What you should do: Omit all images, then repeat exactly the lines below from the one containing "Begin dit jaar" through the one containing "מאחד ממפרשי החלומות", both ends included.

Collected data
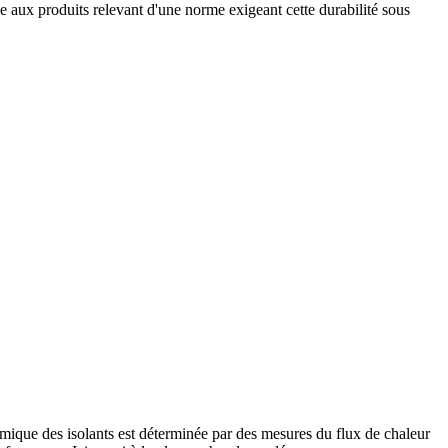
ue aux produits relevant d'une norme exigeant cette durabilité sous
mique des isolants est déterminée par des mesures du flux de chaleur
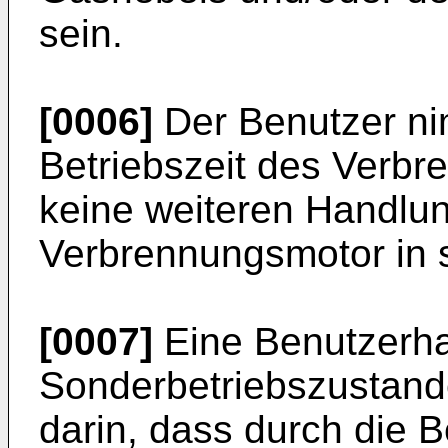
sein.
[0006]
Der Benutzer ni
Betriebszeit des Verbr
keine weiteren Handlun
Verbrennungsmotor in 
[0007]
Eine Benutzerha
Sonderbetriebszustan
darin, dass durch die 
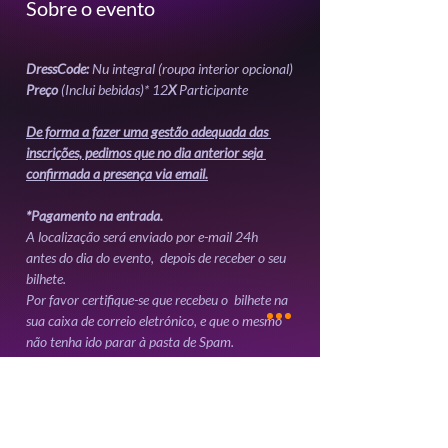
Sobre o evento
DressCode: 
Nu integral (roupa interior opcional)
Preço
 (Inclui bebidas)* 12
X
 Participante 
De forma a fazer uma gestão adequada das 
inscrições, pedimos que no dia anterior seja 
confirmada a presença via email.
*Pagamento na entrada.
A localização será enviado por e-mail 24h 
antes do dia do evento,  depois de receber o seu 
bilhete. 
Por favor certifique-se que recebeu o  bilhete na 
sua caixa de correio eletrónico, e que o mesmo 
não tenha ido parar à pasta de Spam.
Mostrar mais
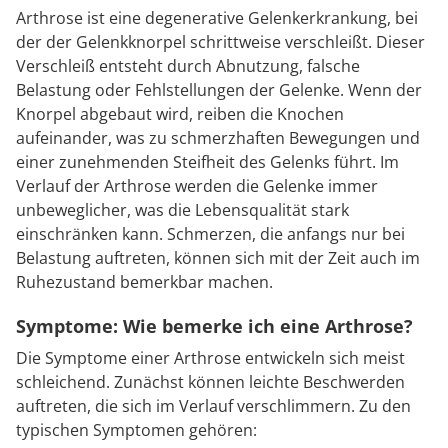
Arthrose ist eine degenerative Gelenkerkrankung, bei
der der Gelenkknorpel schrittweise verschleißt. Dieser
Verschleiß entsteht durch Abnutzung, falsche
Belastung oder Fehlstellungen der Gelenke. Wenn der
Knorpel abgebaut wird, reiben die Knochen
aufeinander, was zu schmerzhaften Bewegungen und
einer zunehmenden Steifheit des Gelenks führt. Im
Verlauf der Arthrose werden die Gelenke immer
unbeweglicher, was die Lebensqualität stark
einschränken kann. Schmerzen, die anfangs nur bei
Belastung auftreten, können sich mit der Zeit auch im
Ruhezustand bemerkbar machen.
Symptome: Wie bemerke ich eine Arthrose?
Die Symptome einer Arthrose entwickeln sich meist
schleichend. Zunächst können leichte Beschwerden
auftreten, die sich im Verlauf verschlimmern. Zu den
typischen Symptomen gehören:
* * *
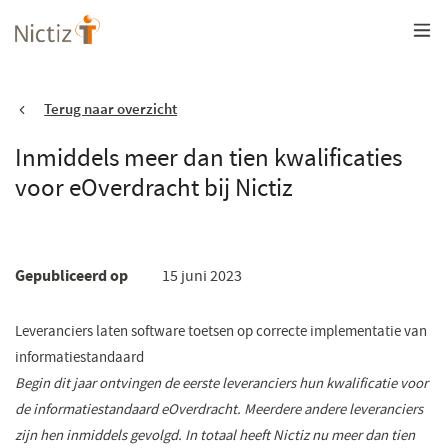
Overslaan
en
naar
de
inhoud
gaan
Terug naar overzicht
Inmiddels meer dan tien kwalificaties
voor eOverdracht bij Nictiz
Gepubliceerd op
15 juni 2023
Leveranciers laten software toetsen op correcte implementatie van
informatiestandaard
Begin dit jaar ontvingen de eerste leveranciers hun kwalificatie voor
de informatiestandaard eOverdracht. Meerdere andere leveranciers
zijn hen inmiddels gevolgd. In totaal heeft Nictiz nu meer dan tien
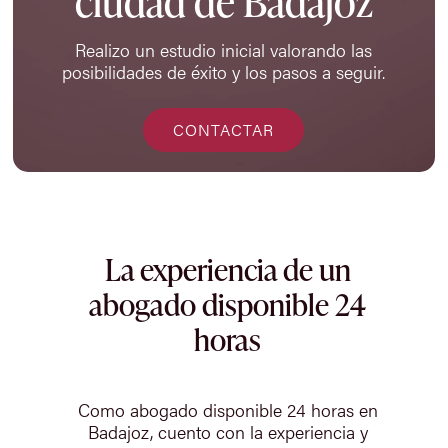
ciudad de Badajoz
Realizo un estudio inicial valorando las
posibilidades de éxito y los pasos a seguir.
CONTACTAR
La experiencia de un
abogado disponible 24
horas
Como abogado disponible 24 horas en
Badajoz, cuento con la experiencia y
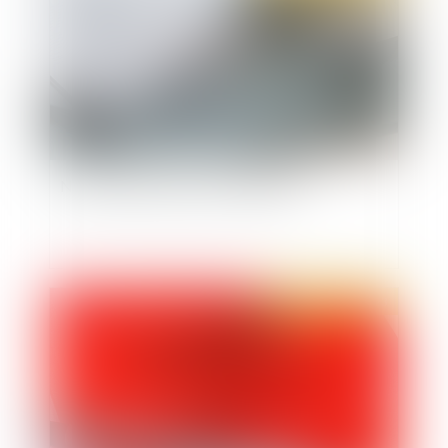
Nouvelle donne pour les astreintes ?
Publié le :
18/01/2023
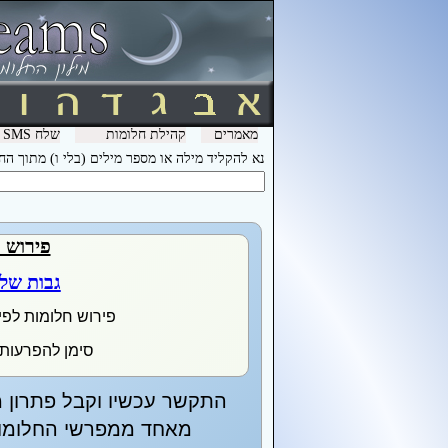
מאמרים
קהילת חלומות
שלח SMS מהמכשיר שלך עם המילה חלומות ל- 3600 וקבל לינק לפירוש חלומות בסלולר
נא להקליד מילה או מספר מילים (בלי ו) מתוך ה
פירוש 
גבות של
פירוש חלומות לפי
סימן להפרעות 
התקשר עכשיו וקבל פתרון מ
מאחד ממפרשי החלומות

Expected output:
Begin dit jaar ontvingen de eerste leveranciers hun kwalificatie voor
de informatiestandaard eOverdracht. Meerdere andere leveranciers
zijn hen inmiddels gevolgd. In totaal heeft Nictiz nu meer dan tien
ciudad de Badajoz
Realizo un estudio inicial valorando las
posibilidades de éxito y los pasos a seguir.
CONTACTAR
La experiencia de un
abogado disponible 24
horas
Como abogado disponible 24 horas en
Badajoz, cuento con la experiencia y
Nouvelle donne pour les astreintes ?
Publié le :
18/01/2023
מאמרים
קהילת חלומות
שלח SMS מהמכשיר שלך עם המילה חלומות ל- 3600 וקבל לינק לפירוש חלומות בסלולר
נא להקליד מילה או מספר מילים (בלי ו) מתוך ה
פירוש 
גבות של
פירוש חלומות לפי
סימן להפרעות 
התקשר עכשיו וקבל פתרון מ
מאחד ממפרשי החלומות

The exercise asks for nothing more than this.